Using `pose-format` for consistent `.pose` files

AI4Bharat / OpenHands

👐OpenHands : Making Sign Language Recognition Accessible. | **NOTE:** No longer actively maintained. If you are interested to own this and take it forward, please raise an issue

https://openhands.readthedocs.io

Apache License 2.0

97 stars 15 forks source link

Using `pose-format` for consistent `.pose` files #29

Open AmitMY opened 2 years ago

AmitMY commented 2 years ago

Seems like for pose data you are using pkl and h5. Also, that you have a custom mediapipe holistic script

Personally I believe it would be more shareable, and faster, to use a binary format like https://github.com/AmitMY/pose-format Every pose file also declares its content, so you can transfer them between projects, or convert them to different formats with relative is.

Besides the fact that it has a holistic loading script and multiple formats of OpenPose, it is a binary format which is faster to load, allows loading to numpy, torch and tensorflow, and can perform several operations on poses.

It also allows the visualization of pose files, separately or on top of videos, and while admittedly this repository is not perfect, in my opinion it is better than having json or pkl files.
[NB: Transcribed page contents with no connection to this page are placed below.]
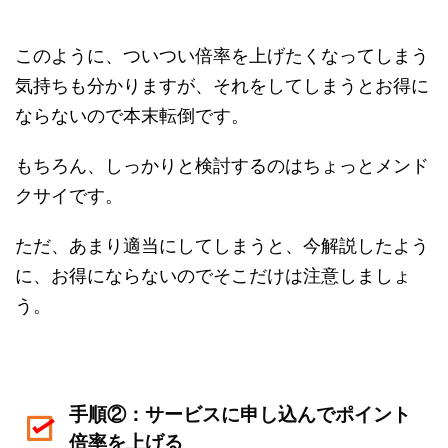
このように、ついつい倍率を上げたくなってしまう
気持ちも分かりますが、それをしてしまうとお得に
ならないので本末転倒です。
もちろん、しっかりと検討するのはちょっとメンド
クサイです。
ただ、あまり適当にしてしまうと、今解説したよう
に、お得にならないのでそこだけは注意しましょ
う。
手順②：サービスに申し込んでポイント
倍率を上げる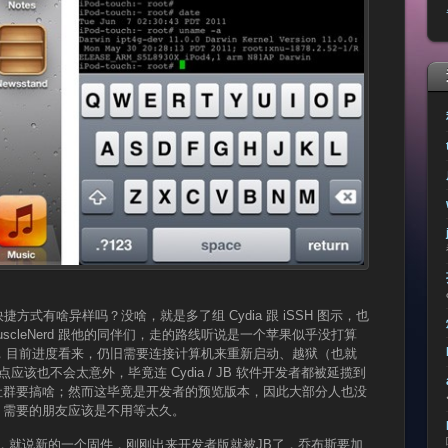
 图示快捷方式有啥异样吗？没啥，就是多了组 Cydia 跟 iSSH 图示，也
MuscleNerd 跟他的同伴们，走的路线听说是一个苹果似乎没打算
a1n，目前进度看来，仍旧需要连接计算机来重新启动、越狱（也就
破这点应该也不会太意外，毕竟连 Cydia / JB 软件开发者都被延揽到
 社群要搞啥；然而这毕竟是开发者的预览版本，因此大部分人也没
B 需要的朋友应该是不用等太久。
的，就说新的一个固件，刚刚出来开发者版就被JB了，乔布斯要加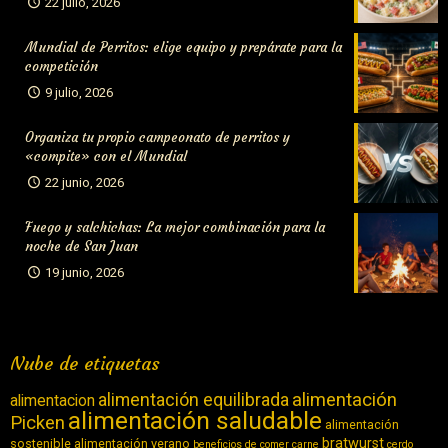
22 julio, 2026
Mundial de Perritos: elige equipo y prepárate para la
competición
9 julio, 2026
Organiza tu propio campeonato de perritos y
«compite» con el Mundial
22 junio, 2026
Fuego y salchichas: La mejor combinación para la
noche de San Juan
19 junio, 2026
Nube de etiquetas
alimentación equilibrada
alimentación
alimentacion
alimentación saludable
Picken
alimentación
bratwurst
sostenible
alimentación verano
beneficios de comer carne
cerdo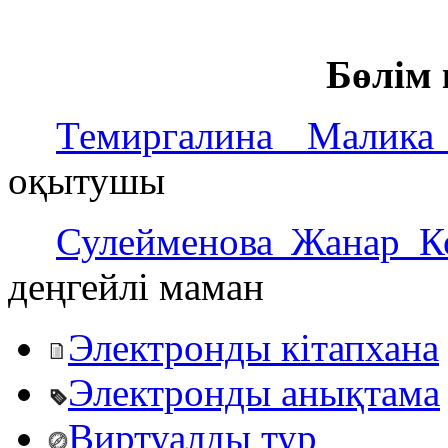
Бөлім 
Темиргалина Малика
оқытушы
Сулейменова Жанар К
деңгейлі маман
Электронды кітапхана
Электронды анықтама
Виртуалды тур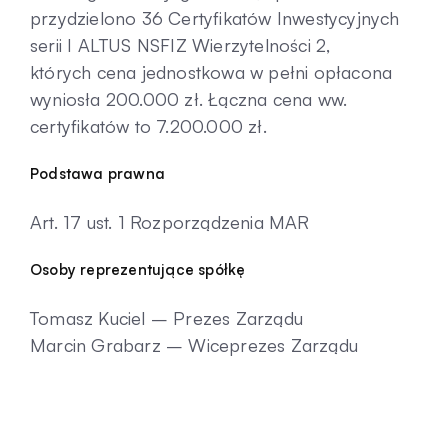
przydzielono 36 Certyfikatów Inwestycyjnych
serii I ALTUS NSFIZ Wierzytelności 2,
których cena jednostkowa w pełni opłacona
wyniosła 200.000 zł. Łączna cena ww.
certyfikatów to 7.200.000 zł.
Podstawa prawna
Art. 17 ust. 1 Rozporządzenia MAR
Osoby reprezentujące spółkę
Tomasz Kuciel – Prezes Zarządu
Marcin Grabarz – Wiceprezes Zarządu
GokulNC commented 2 years ago

Hi @AmitMY

Thanks for sharing this. Interesting, we did not know about this .pose format. Before starting our project, we looked if any there was any standard format for storing poses. Since there wasn't any widely adopted format for pose, we thought of standardizing using this pkl format that is easier & faster to load as well as very intuitive to use.
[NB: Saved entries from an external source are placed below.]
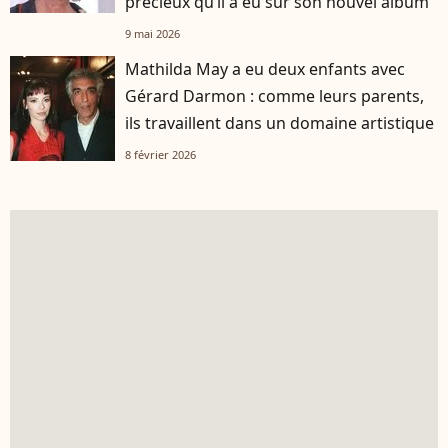
précieux qu’il a eu sur son nouvel album
9 mai 2026
Mathilda May a eu deux enfants avec
Gérard Darmon : comme leurs parents,
ils travaillent dans un domaine artistique
8 février 2026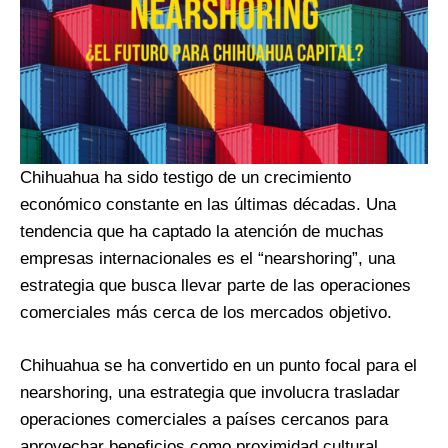
Chihuahua ha sido testigo de un crecimiento
económico constante en las últimas décadas. Una
tendencia que ha captado la atención de muchas
empresas internacionales es el “nearshoring”, una
estrategia que busca llevar parte de las operaciones
comerciales más cerca de los mercados objetivo.
Chihuahua se ha convertido en un punto focal para el
nearshoring, una estrategia que involucra trasladar
operaciones comerciales a países cercanos para
aprovechar beneficios como proximidad cultural,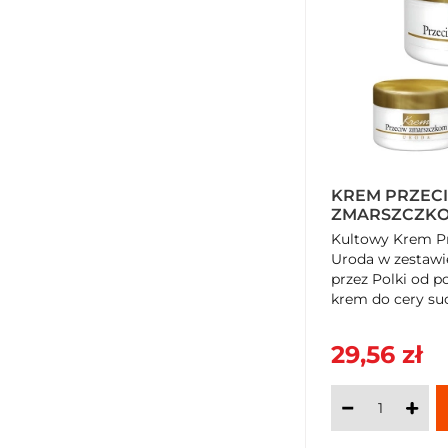
KREM PRZEC
ZMARSZCZKO
X 3 SZTUKI
Kultowy Krem P
Uroda w zestawi
przez Polki od po
krem do cery suc
intensywnie rege
Bogaty w Witami
29,56 zł
Cholesterol, skut
wygładza drobne
przed utratą wod
ponadczasową f
SzybkiKoszyk.pl!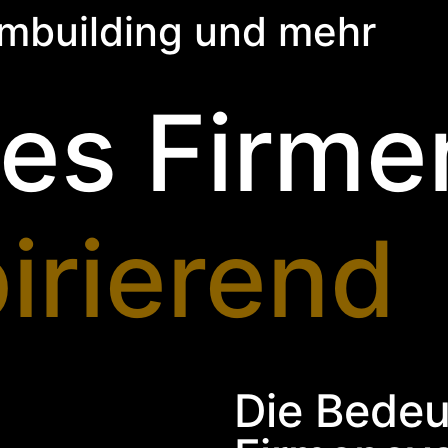
mbuilding und mehr
tes Firm
pirierend
Die Bede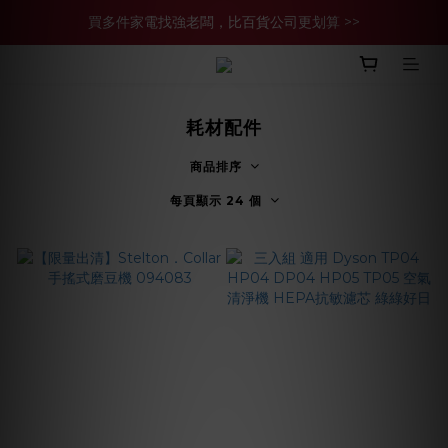
買多件家電找強老闆，比百貨公司更划算 >>
買多件家電找強老闆，比百貨公司更划算 >>
官網現金轉帳優惠 結帳輸【YHH02】再享2%優惠
買多件家電找強老闆，比百貨公司更划算 >>
耗材配件
商品排序
每頁顯示 24 個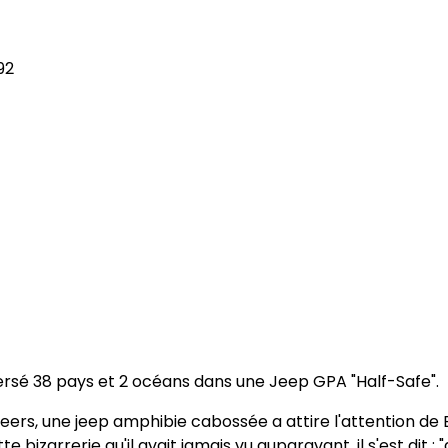
92
versé 38 pays et 2 océans dans une Jeep GPA "Half-Safe".
neers, une jeep amphibie cabossée a attire l'attention de 
bizarrerie qu'il avait jamais vu auparavant, il s'est dit :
We had a quick glance through the pose-format repo, and this seems to be your binary's format: https://github.com/AmitMY/pose-format/blob/master/specs/v0.1.md

We had a few questions:

Do we have to create one .pose file per video? Or can it hold any number of videos?
Is there any example code which shows how to create this .pose file? (using random arrays of arbitrary shapes)
We usually just normalize the keypoints to [0,1] using (width, height) and do not store the video dimensions into pose file. Is there any usecase where the resolution will be useful?

bricksdont commented 2 years ago

Yes I think the intention is to always store 1 pose file per video.
The documentation needs some care, but there is some example code for exactly this in some unit tests. Example: https://github.com/AmitMY/pose-format/blob/master/pose_format/pose_test.py#L159. I think a useful addition to the library could be a function to create a random pose object.
In my opinion, normalization or similar processing should never change the underlying data, just offer a different view on the data. Developers of a library can never anticipate all the use cases.
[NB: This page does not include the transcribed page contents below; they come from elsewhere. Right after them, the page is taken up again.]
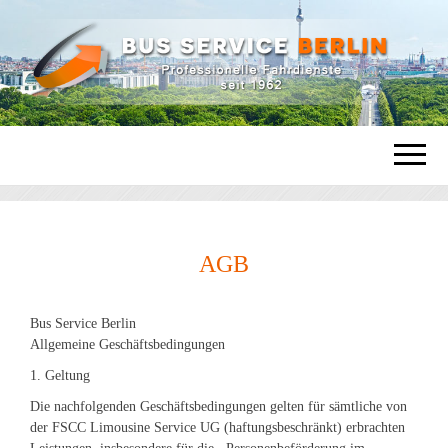
Professionelle Fahrdienste in Berlin.
BUS SERVI
Busservice und Limousinen, Chauffeure,
Vipservice und Städtereisen.
BERLIN | BUS
AGB
CHAUFFEURDI
Bus Service Berlin
Allgemeine Geschäftsbedingungen
1. Geltung
Die nachfolgenden Geschäftsbedingungen gelten für sämtliche von
der FSCC Limousine Service UG (haftungsbeschränkt) erbrachten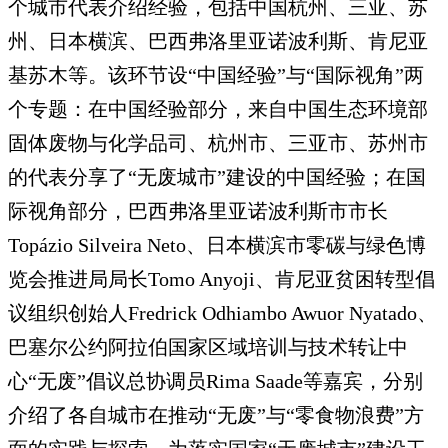
个城市代表介绍经验，包括中国杭州、三亚、苏
州、日本横滨、巴西弗洛里亚诺波利斯、肯尼亚
基苏木等。该环节设“中国经验”与“国际视角”两
个专题：在中国经验部分，来自中国生态环境部
固体废物与化学品司、杭州市、三亚市、苏州市
的代表分享了“无废城市”建设的中国经验；在国
际视角部分，巴西弗洛里亚诺波利斯市市长
Topázio Silveira Neto、日本横滨市零碳与绿色博
览会推进局局长Tomo Anyoji、肯尼亚贫困转型倡
议组织创始人Fredrick Odhiambo Awuor Nyatado、
巴塞尔公约阿拉伯国家区域培训与技术转让中
心“无废”倡议总协调员Rima Saade等嘉宾，分别
介绍了各自城市在推动“无废”与“零食物浪费”方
AmitMY commented 2 years ago

Adding to Mathias's points:

While it is possible to store multiple videos, it's kind of hacky and not intended. The idea is that 1 pose file is the pose output from a video. For data loading, tfds or other formats can group them.
Here is a colab including loading poses from Mediapipe, reading/writing arbitrary poses, and fast way to store/read pose files with the same pose structure.
I agree with Mathias here - if you change the underlying data, it is not the best. pose-format also allows you to draw poses on the original videos, which would be harder to do if the data is changed. normalization can be a data view

GokulNC commented 2 years ago

Thanks Mathias & Amit. Makes sense.

Regarding this:

normalization or similar processing should never change the underlying data

if you change the underlying data, it is not the best.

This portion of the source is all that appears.